Windows 10 – Azure AD Domain Joined & SMB Share

I have encountered this question before. Essentially you are expecting to be able to get rid of your on premise domain controller (DC) because you can join you laptops and workstations to Azure.

That is an incorrect understanding of Azure.

You still need a DC (a virtual machine (VM) in the cloud or a physical server).

That DC has Azure Active Directory (AAD) Connect installed and configured on it. That creates an account in AD that synchronizes accounts and passwords with AAD.

When a computer joined to AAD logs in it sends the login request to AAD. AAD then validates that authentication request against the information synchronized from AD.

So if you have workstations and laptops joined to AAD and they try to access a share on a server that is in a different domain than what AAD synchronizes with you are going to need to provide credentials that exist in the server which hosts the resources you are trying to access.

There are a few right ways to do this and I will give you two.

1. If the clients are in a single location and will always be in the same location as the DC then join them to the domain regularly.

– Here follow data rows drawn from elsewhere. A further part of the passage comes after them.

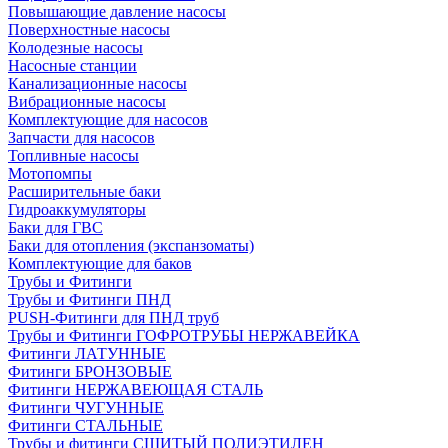
Повышающие давление насосы
Поверхностные насосы
Колодезные насосы
Насосные станции
Канализационные насосы
Вибрационные насосы
Комплектующие для насосов
Запчасти для насосов
Топливные насосы
Мотопомпы
Расширительные баки
Гидроаккумуляторы
Баки для ГВС
Баки для отопления (экспанзоматы)
Комплектующие для баков
Трубы и Фитинги
Трубы и Фитинги ПНД
PUSH-Фитинги для ПНД труб
Трубы и Фитинги ГОФРОТРУБЫ НЕРЖАВЕЙКА
Фитинги ЛАТУННЫЕ
Фитинги БРОНЗОВЫЕ
Фитинги НЕРЖАВЕЮЩАЯ СТАЛЬ
Фитинги ЧУГУННЫЕ
Фитинги СТАЛЬНЫЕ
Трубы и фитинги СШИТЫЙ ПОЛИЭТИЛЕН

For clients that will be used in other locations join those computers to AAD and install AAD Connect in the DC.
2. If you want to move all of the servers out of your office spin up a VM for your DC in Azure and deploy a cloud firewall in front of your VM. Create a Site-to-Site Virtual Private Network (VPN) between the cloud firewall and your office firewall. Now join computers that will always be in the office to the domain like normal, join computers that are going to be used remotely to AAD, and install AAD Connect on the DC.